As many as 1.8 million Palestinians are thought to be internally displaced since the Oct. 7 Hamas attack on Israel that left 1,200 dead, according to Israeli officials. In the weeks since the attack, the Israeli offensive in Gaza has resulted in at least 13,300 deaths, according to the Palestinian Ministry of Health, and led aid groups to warn that overcrowding and deteriorating sanitary conditions are heightening the risk of infectious disease.

More than a million people are registered with shelters run by UNRWA, the U.N. aid agency for Palestinian refugees. The shelters are designed to accommodate 1,500 people each, but currently there are, on average, about 6,000 at each one, U.N. officials say. At one UNRWA school-turned-shelter, officials reported an outbreak of hepatitis A.

"To give you an example, we're averaging 125 people using one toilet. So basic things like sanitation in these shelters is very difficult. People are jammed into very congested classrooms in the evenings," said Thomas White, the director of UNRWA in Gaza, in an interview with the BBC.

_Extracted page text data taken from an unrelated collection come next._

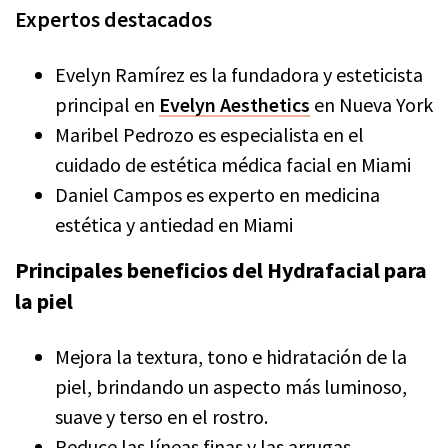
Expertos destacados
Evelyn Ramírez es la fundadora y esteticista
principal en
Evelyn Aesthetics
en Nueva York
Maribel Pedrozo es especialista en el
cuidado de estética médica facial en Miami
Daniel Campos es experto en medicina
estética y antiedad en Miami
Principales beneficios del Hydrafacial para
la piel
Mejora la textura, tono e hidratación de la
piel, brindando un aspecto más luminoso,
suave y terso en el rostro.
Reduce las líneas finas y las arrugas.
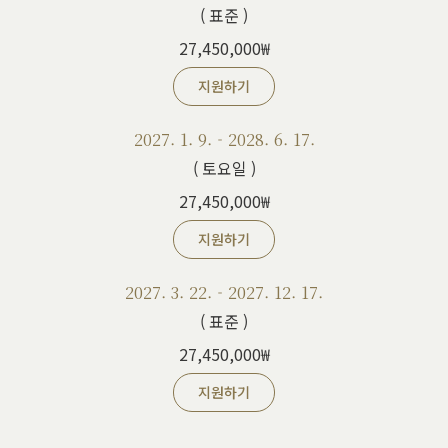
( 표준 )
27,450,000₩
지원하기
2027. 1. 9. - 2028. 6. 17.
( 토요일 )
27,450,000₩
지원하기
2027. 3. 22. - 2027. 12. 17.
( 표준 )
27,450,000₩
지원하기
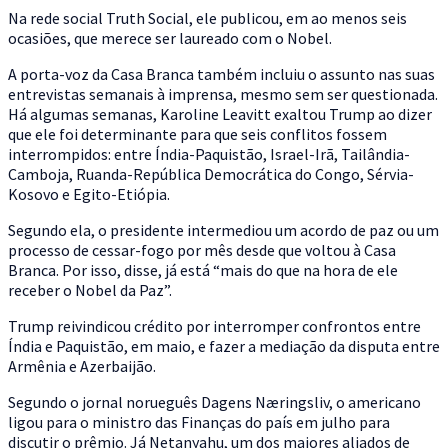
Na rede social Truth Social, ele publicou, em ao menos seis
ocasiões, que merece ser laureado com o Nobel.
A porta-voz da Casa Branca também incluiu o assunto nas suas
entrevistas semanais à imprensa, mesmo sem ser questionada.
Há algumas semanas, Karoline Leavitt exaltou Trump ao dizer
que ele foi determinante para que seis conflitos fossem
interrompidos: entre Índia-Paquistão, Israel-Irã, Tailândia-
Camboja, Ruanda-República Democrática do Congo, Sérvia-
Kosovo e Egito-Etiópia.
Segundo ela, o presidente intermediou um acordo de paz ou um
processo de cessar-fogo por mês desde que voltou à Casa
Branca. Por isso, disse, já está “mais do que na hora de ele
receber o Nobel da Paz”.
Trump reivindicou crédito por interromper confrontos entre
Índia e Paquistão, em maio, e fazer a mediação da disputa entre
Armênia e Azerbaijão.
Segundo o jornal norueguês Dagens Næringsliv, o americano
ligou para o ministro das Finanças do país em julho para
discutir o prêmio. Já Netanyahu, um dos maiores aliados de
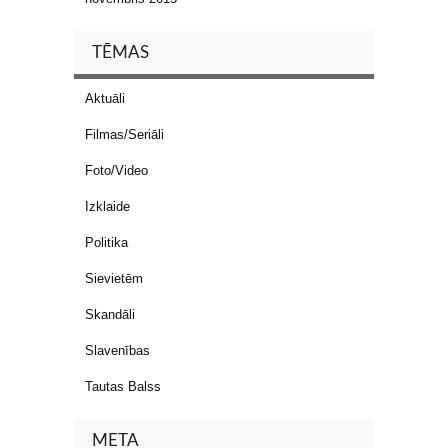
TĒMAS
Aktuāli
Filmas/Seriāli
Foto/Video
Izklaide
Politika
Sievietēm
Skandāli
Slavenības
Tautas Balss
META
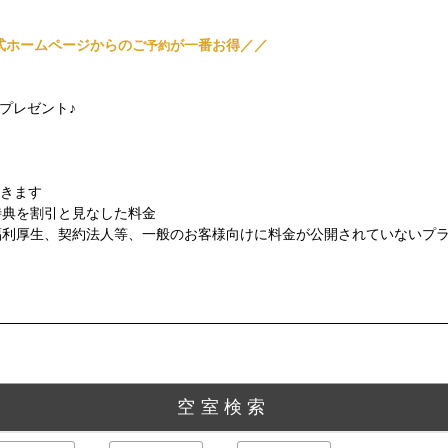
式ホームページからのご
が一番お得／／
予約
分プレゼント♪
だきます
特典を割引と見なした料金
福利厚生、契約法人等、一般のお客様向けに料金が公開されていないプ
空室検索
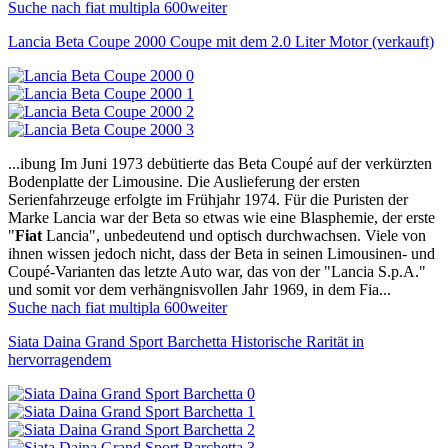
Suche nach fiat multipla 600
weiter
Lancia Beta Coupe 2000 Coupe mit dem 2.0 Liter Motor (verkauft)
...ibung Im Juni 1973 debütierte das Beta Coupé auf der verkürzten
Bodenplatte der Limousine. Die Auslieferung der ersten
Serienfahrzeuge erfolgte im Frühjahr 1974. Für die Puristen der
Marke Lancia war der Beta so etwas wie eine Blasphemie, der erste
"
Fiat
Lancia", unbedeutend und optisch durchwachsen. Viele von
ihnen wissen jedoch nicht, dass der Beta in seinen Limousinen- und
Coupé-Varianten das letzte Auto war, das von der "Lancia S.p.A."
und somit vor dem verhängnisvollen Jahr 1969, in dem Fia...
Suche nach fiat multipla 600
weiter
Siata Daina Grand Sport Barchetta Historische Rarität in
hervorragendem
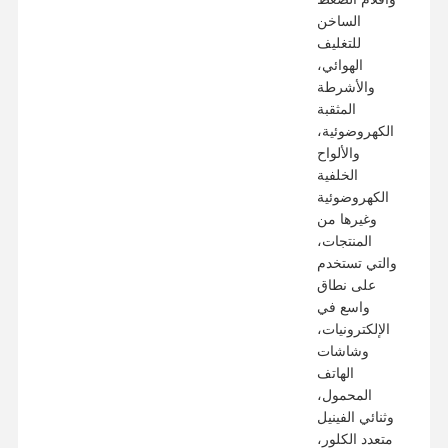
الساخن
للتغليف
الهوائي،
والأشرطة
المثقبة
الكهروضوئية،
والألواح
الخلفية
الكهروضوئية
وغيرها من
المنتجات،
والتي تستخدم
على نطاق
واسع في
الإلكترونيات،
وشاشات
الهاتف
المحمول،
وثنائي الفينيل
متعدد الكلور،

This week, the World Health Organization warned that untreated disease could ultimately kill more people in Gaza than bombings if the territory's health infrastructure is not restored. Officials report tens of thousands of cases of respiratory infections, diarrhea and skin rash — and attributed the outbreaks to overcrowding, a lack of food, water, sanitation and basic hygiene and challenges with waste management.

"We need a ceasefire. A ceasefire that holds," WHO Director-General Dr. Tedros Adhanom Ghebreyesus said Friday after the airstrikes resumed.

By sundown, hundreds of strikes hit targets across Gaza, including in the south, the Israeli military reported. The Gaza Ministry of Health said nearly 180 people were killed and nearly 600 others injured.

Shaimaa Ahmed, 20, a computer engineering student sheltering in central Gaza, told NPR on Friday that the renewed fighting felt "suffocating."

"We really thought we couldn't bear it anymore if this thing started again. We've already seen enough. We've already gone through enough," Ahmed said. "But apparently it wasn't enough for them."